\section{On the Application to Image Explanations}
\label{sec: Experimental Setup}
We use the proposed Sign Entropy regularization method to provide consistent explanations for images. Additionally, to generate perturbed images for learning the surrogate model, we used Adaptive-blur from \citep{Bora_2024_CVPR}. We conduct a series of experiments to demonstrate the applicability of the proposed approach to obtain consistent explanations. Two pre-trained image classification models - InceptionV3 \citep{szegedy2016rethinking} and ResNet50 \citep{he2016deep} initialized with ImageNet weights on the Oxford-IIIT Pet Dataset \cite{parkhi12a} and Pascal VOC 2007 \citep{pascal-voc-2007} dataset were used to evaluate the proposed approach\footnote{We use a kernel size of (5,5) for Gaussian Blur (similar to \cite{Bora_2024_CVPR}). The code for SOTA methods were obtained from the github repositories: BayLIME \citep{baylimerepo}, LIME and SLICE \citep{Bora_2024_CVPR}.}.

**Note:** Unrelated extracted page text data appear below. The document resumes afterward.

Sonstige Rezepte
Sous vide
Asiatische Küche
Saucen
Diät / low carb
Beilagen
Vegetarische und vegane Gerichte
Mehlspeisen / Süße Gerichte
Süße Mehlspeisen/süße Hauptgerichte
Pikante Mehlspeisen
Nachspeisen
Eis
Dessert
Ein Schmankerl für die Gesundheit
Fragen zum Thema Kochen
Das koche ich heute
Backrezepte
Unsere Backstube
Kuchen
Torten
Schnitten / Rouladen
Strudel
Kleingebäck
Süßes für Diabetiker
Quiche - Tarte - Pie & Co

We compare our method against LIME, BayLIME and SLICE. We use BayLIME with Grad-CAM as prior for our comparison, as it was demonstrated to have superior consistency and fidelity in comparison to LIME \citep{zhao2021baylime}. We randomly selected 50 images from each of the mentioned datasets and analyze both DL models for 20 repeated and distinct runs. We computed the consistency and fidelity scores for each image-model and averaged them across all the 20 distinct runs. We follow similar settings as outlined in \citep{Bora_2024_CVPR} to conduct our ablation study as presented in \Cref{tab:ablation_components}. Statistical significance of our findings is provided using Wilcoxon Signed Rank test \citep{virtanen2020scipy} benefiting from a non-parametric nature of the test. The threshold of p-value to reject the Null Hypothesis is set at the commonly used threshold of 0.05 and to measure the effect size, we have employed Common Language Effect Size (CLES) \citep{mcgraw1992common} \citep{vargha2000critique}. 

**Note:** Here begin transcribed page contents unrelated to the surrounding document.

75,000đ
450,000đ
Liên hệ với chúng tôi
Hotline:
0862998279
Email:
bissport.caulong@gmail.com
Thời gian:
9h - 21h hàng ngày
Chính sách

\subsection{Evaluation Metrics}
\label{sub:evaluation_metrics}
For a fair comparison of consistency and fidelity of our proposed 
 approach with the SOTA approaches we use the Combined Consistency Metric (CCM) from \citep{Bora_2024_CVPR}. CCM is defined as below:
\[
CCM_{M, I}^{xp} = (1-ASFE_{M, I}^{xp})*ARS_{M, I}^{xp}
\label{eqn:eqn-10}
\]
\noindent where, $ASFE_{M, I}^{xp}$ denotes the Average Sign Flip Entropy of the coefficients and $ARS_{M, I}^{xp}$ denotes the Rank Similarity of the superpixels in the explanations for a model $M$ and image $I$. $ASFE_{M, I}^{xp}$ ranges from 0 to 1 with a lower value indicating more consistency and $ARS_{M, I}^{xp}$ ranges from 0 to 1 with a higher value indicating better consistency. $CCM_{M, I}^{xp}$ ranges between [0,1] where 0 denotes low consistency and 1 denotes full consistency in both Sign Entropy and superpixel importance ranks (Details provided in \Cref{sup:definitions} in supplementary). Further, adapted Area Under Perturbation Curve (AOPC) \citep{Bora_2024_CVPR} and Insertion and Deletion Area Under the Curve metrics \citep{petsiuk2018rise} are used for measuring the fidelity of explanations.